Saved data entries

★ ★ ★ ★ ★ ★ ★

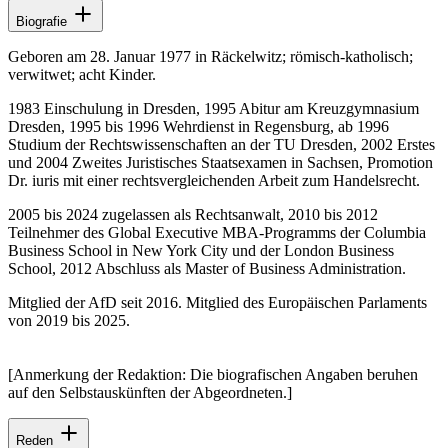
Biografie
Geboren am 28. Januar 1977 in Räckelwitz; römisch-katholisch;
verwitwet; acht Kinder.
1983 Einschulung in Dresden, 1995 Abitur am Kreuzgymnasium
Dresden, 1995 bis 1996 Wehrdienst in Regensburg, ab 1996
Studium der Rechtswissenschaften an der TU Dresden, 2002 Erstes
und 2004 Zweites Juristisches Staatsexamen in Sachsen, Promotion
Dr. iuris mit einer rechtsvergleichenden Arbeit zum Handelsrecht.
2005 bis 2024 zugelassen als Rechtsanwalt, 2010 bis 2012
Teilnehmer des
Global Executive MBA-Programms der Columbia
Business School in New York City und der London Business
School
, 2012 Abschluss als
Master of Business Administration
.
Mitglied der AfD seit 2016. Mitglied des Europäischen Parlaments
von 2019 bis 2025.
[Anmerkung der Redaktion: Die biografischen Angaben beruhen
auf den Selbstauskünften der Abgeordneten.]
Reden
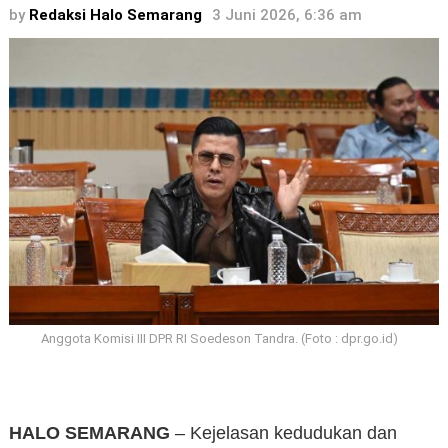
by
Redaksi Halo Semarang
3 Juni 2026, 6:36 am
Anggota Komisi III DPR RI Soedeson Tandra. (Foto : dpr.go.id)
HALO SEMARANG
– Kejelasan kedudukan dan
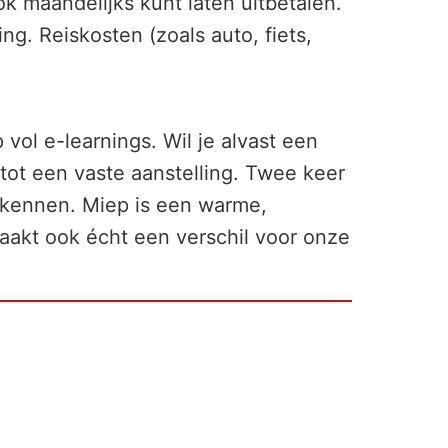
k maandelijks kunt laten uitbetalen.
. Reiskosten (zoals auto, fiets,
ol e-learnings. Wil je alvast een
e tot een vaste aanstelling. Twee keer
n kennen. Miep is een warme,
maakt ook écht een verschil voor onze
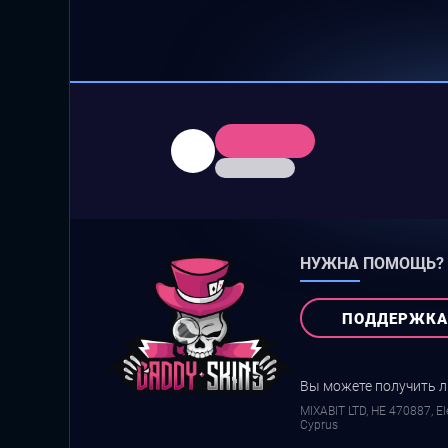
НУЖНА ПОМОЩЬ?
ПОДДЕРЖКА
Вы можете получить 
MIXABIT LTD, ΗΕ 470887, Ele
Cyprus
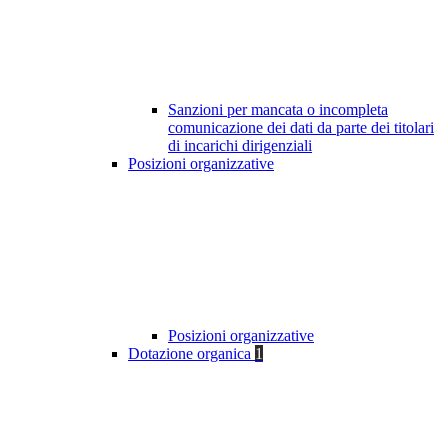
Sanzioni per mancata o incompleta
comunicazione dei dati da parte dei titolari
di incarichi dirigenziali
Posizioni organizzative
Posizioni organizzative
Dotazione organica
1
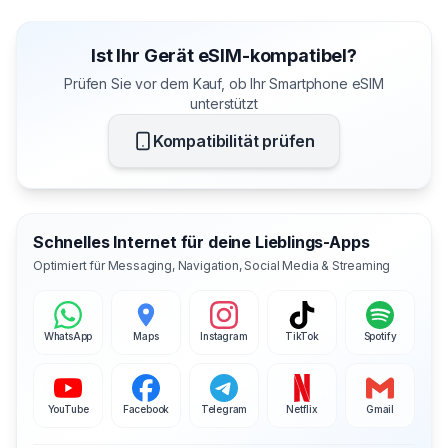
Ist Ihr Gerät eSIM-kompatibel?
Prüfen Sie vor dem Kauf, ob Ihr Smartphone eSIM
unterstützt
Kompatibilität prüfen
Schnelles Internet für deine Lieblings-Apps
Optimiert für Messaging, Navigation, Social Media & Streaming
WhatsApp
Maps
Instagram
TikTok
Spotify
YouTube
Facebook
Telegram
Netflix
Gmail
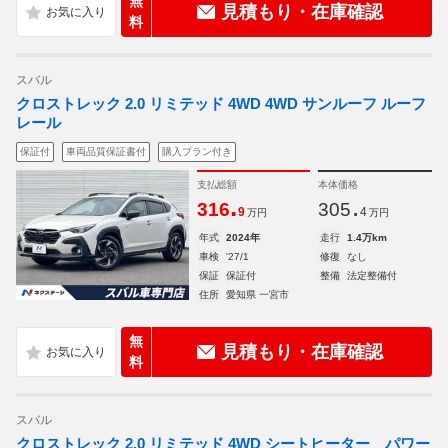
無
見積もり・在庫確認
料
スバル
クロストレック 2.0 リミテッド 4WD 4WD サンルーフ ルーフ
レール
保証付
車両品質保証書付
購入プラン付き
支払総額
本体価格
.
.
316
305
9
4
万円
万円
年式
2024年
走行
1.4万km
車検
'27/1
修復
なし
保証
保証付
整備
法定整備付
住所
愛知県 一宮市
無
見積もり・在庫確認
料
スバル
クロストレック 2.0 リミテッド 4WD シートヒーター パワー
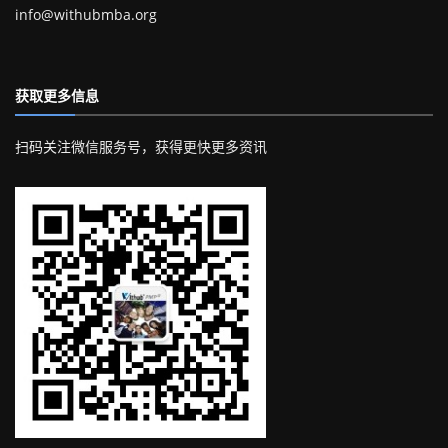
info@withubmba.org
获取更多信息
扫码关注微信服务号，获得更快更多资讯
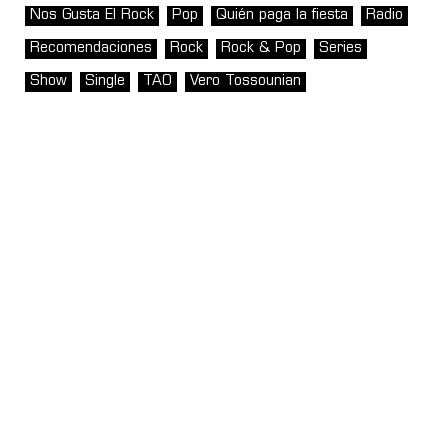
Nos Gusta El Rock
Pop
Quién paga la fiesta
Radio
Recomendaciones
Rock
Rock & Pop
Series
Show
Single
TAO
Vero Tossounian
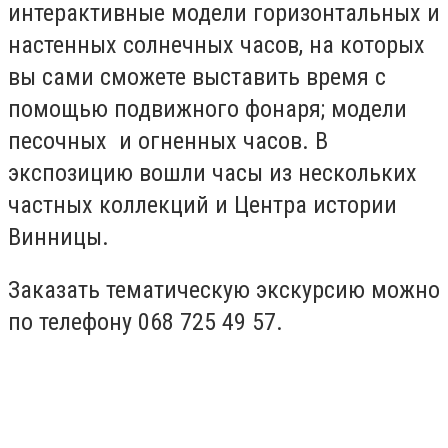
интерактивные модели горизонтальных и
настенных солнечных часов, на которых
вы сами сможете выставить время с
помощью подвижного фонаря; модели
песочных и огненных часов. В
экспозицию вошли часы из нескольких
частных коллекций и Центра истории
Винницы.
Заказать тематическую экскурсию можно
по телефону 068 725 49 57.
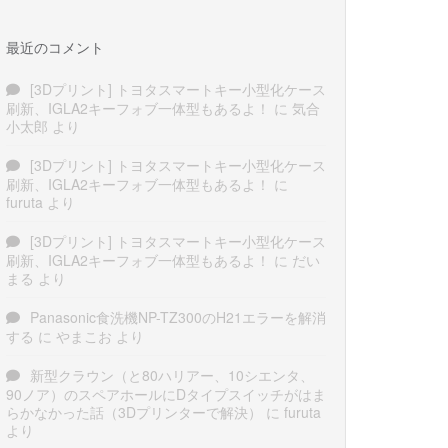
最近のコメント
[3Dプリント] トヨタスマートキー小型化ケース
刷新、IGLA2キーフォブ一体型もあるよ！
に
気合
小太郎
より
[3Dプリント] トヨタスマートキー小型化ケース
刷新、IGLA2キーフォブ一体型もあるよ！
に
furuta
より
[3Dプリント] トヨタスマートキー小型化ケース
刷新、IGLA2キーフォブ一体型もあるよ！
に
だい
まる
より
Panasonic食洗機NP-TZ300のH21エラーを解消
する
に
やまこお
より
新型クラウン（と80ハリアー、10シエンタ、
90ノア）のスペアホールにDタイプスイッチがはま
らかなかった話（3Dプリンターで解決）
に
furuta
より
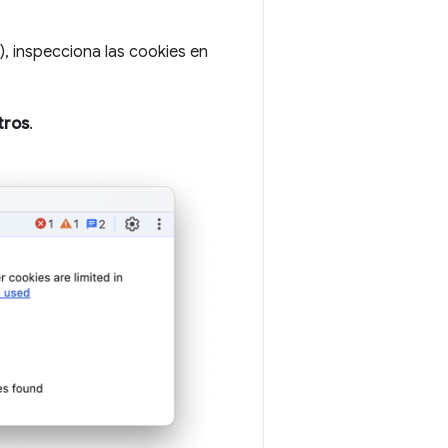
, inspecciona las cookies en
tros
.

★ ★ ★ ★ ★ ★ ★

WORK ITEM »
Without the pictures, print the records in full, exactly as they appear.

EXERCISE SOLUTION »
Biografie
Geboren am 28. Januar 1977 in Räckelwitz; römisch-katholisch;
verwitwet; acht Kinder.
1983 Einschulung in Dresden, 1995 Abitur am Kreuzgymnasium
Dresden, 1995 bis 1996 Wehrdienst in Regensburg, ab 1996
Studium der Rechtswissenschaften an der TU Dresden, 2002 Erstes
und 2004 Zweites Juristisches Staatsexamen in Sachsen, Promotion
Dr. iuris mit einer rechtsvergleichenden Arbeit zum Handelsrecht.
2005 bis 2024 zugelassen als Rechtsanwalt, 2010 bis 2012
Teilnehmer des
Global Executive MBA-Programms der Columbia
Business School in New York City und der London Business
School
, 2012 Abschluss als
Master of Business Administration
.
Mitglied der AfD seit 2016. Mitglied des Europäischen Parlaments
von 2019 bis 2025.
[Anmerkung der Redaktion: Die biografischen Angaben beruhen
auf den Selbstauskünften der Abgeordneten.]
Reden
by
Redaksi Halo Semarang
3 Juni 2026, 6:36 am
Anggota Komisi III DPR RI Soedeson Tandra. (Foto : dpr.go.id)
HALO SEMARANG
– Kejelasan kedudukan dan
k maandelijks kunt laten uitbetalen.
. Reiskosten (zoals auto, fiets,
ol e-learnings. Wil je alvast een
e tot een vaste aanstelling. Twee keer
n kennen. Miep is een warme,
maakt ook écht een verschil voor onze
НУЖНА ПОМОЩЬ?
ПОДДЕРЖКА
Вы можете получить 
MIXABIT LTD, ΗΕ 470887, Ele
Cyprus
Sanzioni per mancata o incompleta
comunicazione dei dati da parte dei titolari
di incarichi dirigenziali
Posizioni organizzative
Posizioni organizzative
Dotazione organica
1
Ist Ihr Gerät eSIM-kompatibel?
Prüfen Sie vor dem Kauf, ob Ihr Smartphone eSIM
unterstützt
Kompatibilität prüfen
Schnelles Internet für deine Lieblings-Apps
Optimiert für Messaging, Navigation, Social Media & Streaming
WhatsApp
Maps
Instagram
TikTok
Spotify
YouTube
Facebook
Telegram
Netflix
Gmail
無
見積もり・在庫確認
料
スバル
クロストレック 2.0 リミテッド 4WD 4WD サンルーフ ルーフ
レール
保証付
車両品質保証書付
購入プラン付き
支払総額
本体価格
.
.
316
305
9
4
万円
万円
年式
2024年
走行
1.4万km
車検
'27/1
修復
なし
保証
保証付
整備
法定整備付
住所
愛知県 一宮市
無
見積もり・在庫確認
料
スバル
クロストレック 2.0 リミテッド 4WD シートヒーター パワー
info@withubmba.org
获取更多信息
扫码关注微信服务号，获得更快更多资讯
Nos Gusta El Rock
Pop
Quién paga la fiesta
Radio
Recomendaciones
Rock
Rock & Pop
Series
Show
Single
TAO
Vero Tossounian
интерактивные модели горизонтальных и
настенных солнечных часов, на которых
вы сами сможете выставить время с
помощью подвижного фонаря; модели
песочных и огненных часов. В
экспозицию вошли часы из нескольких
частных коллекций и Центра истории
Винницы.
Заказать тематическую экскурсию можно
по телефону 068 725 49 57.
最近のコメント
[3Dプリント] トヨタスマートキー小型化ケース
刷新、IGLA2キーフォブ一体型もあるよ！
に
気合
小太郎
より
[3Dプリント] トヨタスマートキー小型化ケース
刷新、IGLA2キーフォブ一体型もあるよ！
に
furuta
より
[3Dプリント] トヨタスマートキー小型化ケース
刷新、IGLA2キーフォブ一体型もあるよ！
に
だい
まる
より
Panasonic食洗機NP-TZ300のH21エラーを解消
する
に
やまこお
より
新型クラウン（と80ハリアー、10シエンタ、
90ノア）のスペアホールにDタイプスイッチがはま
らかなかった話（3Dプリンターで解決）
に
furuta
より
, inspecciona las cookies en
tros
.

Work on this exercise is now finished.